三月に観た映画 その2
昔一度観ただけなので記憶が飛んでいたが、クライドの兄の妻役が秀逸だった。牧師の娘だったというのも象徴的だし、外見はいかにも厳格に育てられた風の真面目そうなダサ子ちゃんなのに、他の誰より卑怯で金に汚く自己チュー、ってところが何とも。いるよなあこういう人。
「冷血」ってどっちのことやねん、というのがテーマだと思われる。画面はとにかく構図や色や配置にこだわりまくっていて大変美しく見ごたえあり。セリフは最小限に抑え、無駄なシーン一切なし。アカデミー賞にノミネートされたのも納得いく。この超絶センスは兄貴系、なのかもしれないと監督及び「友人」つながりのスタッフを見つつ思う。
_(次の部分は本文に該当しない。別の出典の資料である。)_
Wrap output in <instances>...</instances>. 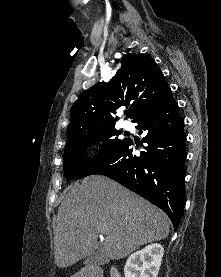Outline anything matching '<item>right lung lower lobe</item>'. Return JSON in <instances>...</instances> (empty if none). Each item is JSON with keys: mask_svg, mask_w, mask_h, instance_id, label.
I'll list each match as a JSON object with an SVG mask.
<instances>
[{"mask_svg": "<svg viewBox=\"0 0 221 277\" xmlns=\"http://www.w3.org/2000/svg\"><path fill=\"white\" fill-rule=\"evenodd\" d=\"M133 122L140 133L146 132L140 156L134 154V143L127 139L91 174L108 176L161 208L176 231L185 204L187 154L184 121L171 90L147 106Z\"/></svg>", "mask_w": 221, "mask_h": 277, "instance_id": "obj_1", "label": "right lung lower lobe"}]
</instances>
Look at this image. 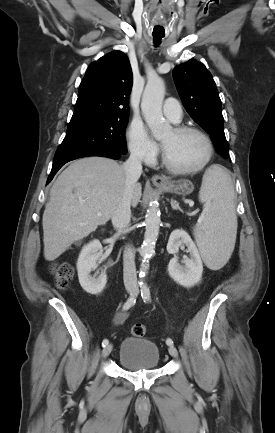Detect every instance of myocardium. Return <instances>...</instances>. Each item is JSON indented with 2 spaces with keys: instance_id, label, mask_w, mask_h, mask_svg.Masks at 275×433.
I'll return each instance as SVG.
<instances>
[{
  "instance_id": "obj_1",
  "label": "myocardium",
  "mask_w": 275,
  "mask_h": 433,
  "mask_svg": "<svg viewBox=\"0 0 275 433\" xmlns=\"http://www.w3.org/2000/svg\"><path fill=\"white\" fill-rule=\"evenodd\" d=\"M173 130L178 133V134H184V133H196L198 135H200L203 140L206 143L207 146V154L205 159L203 160V162L201 164H199L196 167L193 168H180V167H176L174 166L168 159L165 150L163 148V152H162V162L163 165L172 173L174 174H179V175H190V174H196L200 171H202L211 161L213 155H214V146H213V142L210 138V136L201 128L196 127V126H189V125H177L175 127H173Z\"/></svg>"
}]
</instances>
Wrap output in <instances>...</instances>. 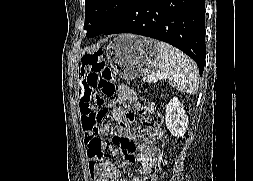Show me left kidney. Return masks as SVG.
I'll return each instance as SVG.
<instances>
[{"mask_svg":"<svg viewBox=\"0 0 253 181\" xmlns=\"http://www.w3.org/2000/svg\"><path fill=\"white\" fill-rule=\"evenodd\" d=\"M165 123L173 136H184L188 127V116L177 97H173L166 106Z\"/></svg>","mask_w":253,"mask_h":181,"instance_id":"5707ae66","label":"left kidney"}]
</instances>
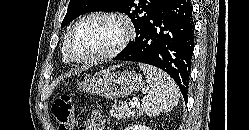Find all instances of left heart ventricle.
<instances>
[{
	"label": "left heart ventricle",
	"instance_id": "b2bd125f",
	"mask_svg": "<svg viewBox=\"0 0 249 130\" xmlns=\"http://www.w3.org/2000/svg\"><path fill=\"white\" fill-rule=\"evenodd\" d=\"M122 24L114 19L93 18L75 31L70 50L79 58L91 57L111 50L122 38Z\"/></svg>",
	"mask_w": 249,
	"mask_h": 130
}]
</instances>
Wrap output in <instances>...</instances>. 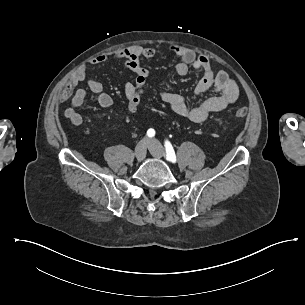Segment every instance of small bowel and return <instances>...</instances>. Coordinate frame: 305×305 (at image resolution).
<instances>
[{"label":"small bowel","mask_w":305,"mask_h":305,"mask_svg":"<svg viewBox=\"0 0 305 305\" xmlns=\"http://www.w3.org/2000/svg\"><path fill=\"white\" fill-rule=\"evenodd\" d=\"M170 49L179 59L174 68L176 75L185 76L189 72L190 66L196 72L202 73V78L195 88L196 94L204 93L210 89L218 93V95L208 97L197 105L190 107L183 96L162 88L160 97L174 113L193 123H201L212 113L226 109L237 100L239 91L236 82L225 71L214 72L206 56L197 55L193 50L179 45H172ZM156 52L155 47L133 45L116 49L109 54L94 56L89 59L88 65L103 64L110 59L123 61L124 66L136 75L133 82L125 84L124 92L127 97L137 87L146 85L149 72L142 64V59H150L155 56ZM80 82H86L89 89L97 93V100L102 108H110L113 104V99L104 91L103 84L88 77V66H81L71 79L74 91L70 103L64 111L65 117L76 126L83 122V118L77 109L83 104L86 97V91L77 87Z\"/></svg>","instance_id":"c3829d8e"}]
</instances>
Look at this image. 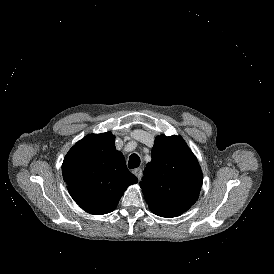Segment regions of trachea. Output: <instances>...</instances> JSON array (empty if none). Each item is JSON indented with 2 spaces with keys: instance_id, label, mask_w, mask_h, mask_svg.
Returning <instances> with one entry per match:
<instances>
[{
  "instance_id": "obj_1",
  "label": "trachea",
  "mask_w": 274,
  "mask_h": 274,
  "mask_svg": "<svg viewBox=\"0 0 274 274\" xmlns=\"http://www.w3.org/2000/svg\"><path fill=\"white\" fill-rule=\"evenodd\" d=\"M141 163L140 157L137 154H132L129 157V161H128V167L130 169H134L137 168Z\"/></svg>"
}]
</instances>
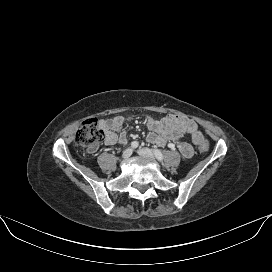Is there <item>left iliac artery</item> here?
Returning <instances> with one entry per match:
<instances>
[{
    "instance_id": "obj_1",
    "label": "left iliac artery",
    "mask_w": 272,
    "mask_h": 272,
    "mask_svg": "<svg viewBox=\"0 0 272 272\" xmlns=\"http://www.w3.org/2000/svg\"><path fill=\"white\" fill-rule=\"evenodd\" d=\"M154 155H155V157H156L159 161H162V160H163V154L161 153L160 150L155 149V150H154Z\"/></svg>"
}]
</instances>
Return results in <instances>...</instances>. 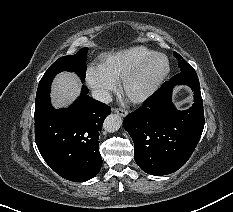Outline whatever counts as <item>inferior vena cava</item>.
<instances>
[{"label": "inferior vena cava", "instance_id": "inferior-vena-cava-1", "mask_svg": "<svg viewBox=\"0 0 233 212\" xmlns=\"http://www.w3.org/2000/svg\"><path fill=\"white\" fill-rule=\"evenodd\" d=\"M92 97L103 103H110L112 101L111 93L105 89H94Z\"/></svg>", "mask_w": 233, "mask_h": 212}]
</instances>
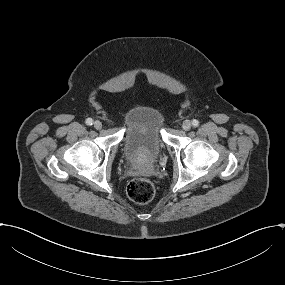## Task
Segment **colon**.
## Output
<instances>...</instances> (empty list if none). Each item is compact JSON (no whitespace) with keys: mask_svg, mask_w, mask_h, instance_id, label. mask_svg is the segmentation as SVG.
Listing matches in <instances>:
<instances>
[{"mask_svg":"<svg viewBox=\"0 0 285 285\" xmlns=\"http://www.w3.org/2000/svg\"><path fill=\"white\" fill-rule=\"evenodd\" d=\"M127 195L130 200L137 204H146L150 202L155 194L153 184L143 178L132 180L127 186Z\"/></svg>","mask_w":285,"mask_h":285,"instance_id":"obj_1","label":"colon"}]
</instances>
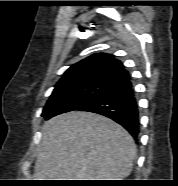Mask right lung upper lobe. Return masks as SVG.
<instances>
[{"label": "right lung upper lobe", "mask_w": 178, "mask_h": 186, "mask_svg": "<svg viewBox=\"0 0 178 186\" xmlns=\"http://www.w3.org/2000/svg\"><path fill=\"white\" fill-rule=\"evenodd\" d=\"M122 63L106 53L93 54L72 65L57 82L54 91L86 84H107L126 79Z\"/></svg>", "instance_id": "1"}]
</instances>
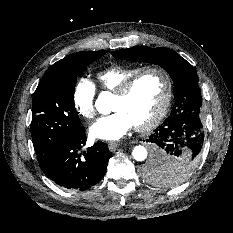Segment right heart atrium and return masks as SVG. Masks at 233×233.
Returning <instances> with one entry per match:
<instances>
[{
	"label": "right heart atrium",
	"instance_id": "d8ad5b80",
	"mask_svg": "<svg viewBox=\"0 0 233 233\" xmlns=\"http://www.w3.org/2000/svg\"><path fill=\"white\" fill-rule=\"evenodd\" d=\"M96 93L95 84L86 78H80L75 83L72 93V103L74 109L81 117L92 119L96 115Z\"/></svg>",
	"mask_w": 233,
	"mask_h": 233
}]
</instances>
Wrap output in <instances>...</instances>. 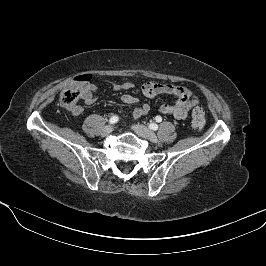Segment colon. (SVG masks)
Masks as SVG:
<instances>
[{
    "label": "colon",
    "instance_id": "colon-1",
    "mask_svg": "<svg viewBox=\"0 0 266 266\" xmlns=\"http://www.w3.org/2000/svg\"><path fill=\"white\" fill-rule=\"evenodd\" d=\"M90 80V76L76 78L60 96V103L67 111L72 112L78 105L82 85ZM205 126V113L202 107H194L191 115V127L194 131L200 132Z\"/></svg>",
    "mask_w": 266,
    "mask_h": 266
}]
</instances>
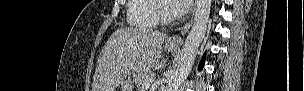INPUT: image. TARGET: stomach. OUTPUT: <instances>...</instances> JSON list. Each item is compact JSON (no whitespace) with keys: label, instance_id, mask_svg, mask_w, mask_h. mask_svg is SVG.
<instances>
[{"label":"stomach","instance_id":"obj_1","mask_svg":"<svg viewBox=\"0 0 304 91\" xmlns=\"http://www.w3.org/2000/svg\"><path fill=\"white\" fill-rule=\"evenodd\" d=\"M165 47L169 52H175L177 50V47L169 44H166ZM133 89V84L130 81H125L121 87V91H134Z\"/></svg>","mask_w":304,"mask_h":91}]
</instances>
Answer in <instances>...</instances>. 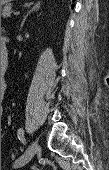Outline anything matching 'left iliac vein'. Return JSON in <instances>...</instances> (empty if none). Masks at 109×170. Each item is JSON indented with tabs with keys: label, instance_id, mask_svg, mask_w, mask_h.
I'll return each instance as SVG.
<instances>
[{
	"label": "left iliac vein",
	"instance_id": "4c4485c4",
	"mask_svg": "<svg viewBox=\"0 0 109 170\" xmlns=\"http://www.w3.org/2000/svg\"><path fill=\"white\" fill-rule=\"evenodd\" d=\"M38 149V145L36 141H32L26 150V152L14 163V168H20L26 165L32 158L35 156Z\"/></svg>",
	"mask_w": 109,
	"mask_h": 170
}]
</instances>
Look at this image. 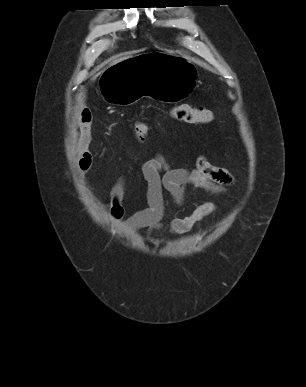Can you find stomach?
<instances>
[{"mask_svg": "<svg viewBox=\"0 0 306 387\" xmlns=\"http://www.w3.org/2000/svg\"><path fill=\"white\" fill-rule=\"evenodd\" d=\"M133 55L101 70V93L112 105H132L141 95L161 99V104H179L197 82L196 67L183 56L163 53L162 46H144Z\"/></svg>", "mask_w": 306, "mask_h": 387, "instance_id": "1", "label": "stomach"}]
</instances>
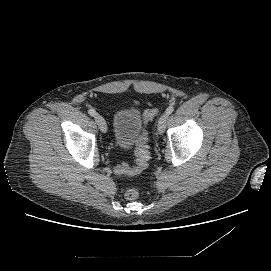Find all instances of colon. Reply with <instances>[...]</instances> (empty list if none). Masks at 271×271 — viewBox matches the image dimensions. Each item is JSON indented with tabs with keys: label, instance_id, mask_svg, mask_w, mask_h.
Instances as JSON below:
<instances>
[{
	"label": "colon",
	"instance_id": "colon-1",
	"mask_svg": "<svg viewBox=\"0 0 271 271\" xmlns=\"http://www.w3.org/2000/svg\"><path fill=\"white\" fill-rule=\"evenodd\" d=\"M156 114H157L156 109L146 110L143 115L144 123L150 121ZM135 154H136V164L134 166H130L127 163L117 165L115 170L118 174L121 175L135 174L147 167L148 161L150 159V154L148 151L145 132H142V134L139 137ZM125 197L128 200H135L139 197V190L134 187L128 188L125 191Z\"/></svg>",
	"mask_w": 271,
	"mask_h": 271
}]
</instances>
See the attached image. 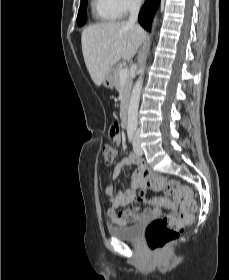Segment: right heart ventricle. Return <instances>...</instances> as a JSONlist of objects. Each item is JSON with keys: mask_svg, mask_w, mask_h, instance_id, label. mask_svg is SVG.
Returning <instances> with one entry per match:
<instances>
[{"mask_svg": "<svg viewBox=\"0 0 229 280\" xmlns=\"http://www.w3.org/2000/svg\"><path fill=\"white\" fill-rule=\"evenodd\" d=\"M91 9L93 16L98 23H111L118 19V16L108 5L106 0H92Z\"/></svg>", "mask_w": 229, "mask_h": 280, "instance_id": "1", "label": "right heart ventricle"}]
</instances>
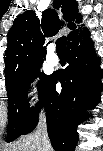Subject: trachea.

しかし「ノンフィクションノベル」というのは今もあるジャンルだけど、かなり心身ともにキツイみたいだ。特にトルーマンのように自分で取材する場合は。「冷血」のあと書けなくなったというのも頷ける。
山口光市の母子殺人、遺族の本村さんの言葉。「(マスコミは)何故殺したのか、その背景ばかりを気にしているが、そんなことはどうでもいいことで、『どうしたら人を殺さないようにできるか』を考えるべきだと思う」
フィクションが事実に追いつけないと言われて久しいが、フィクションに出来ることはまだありそうな気がする。今のところ気がする、だけだが。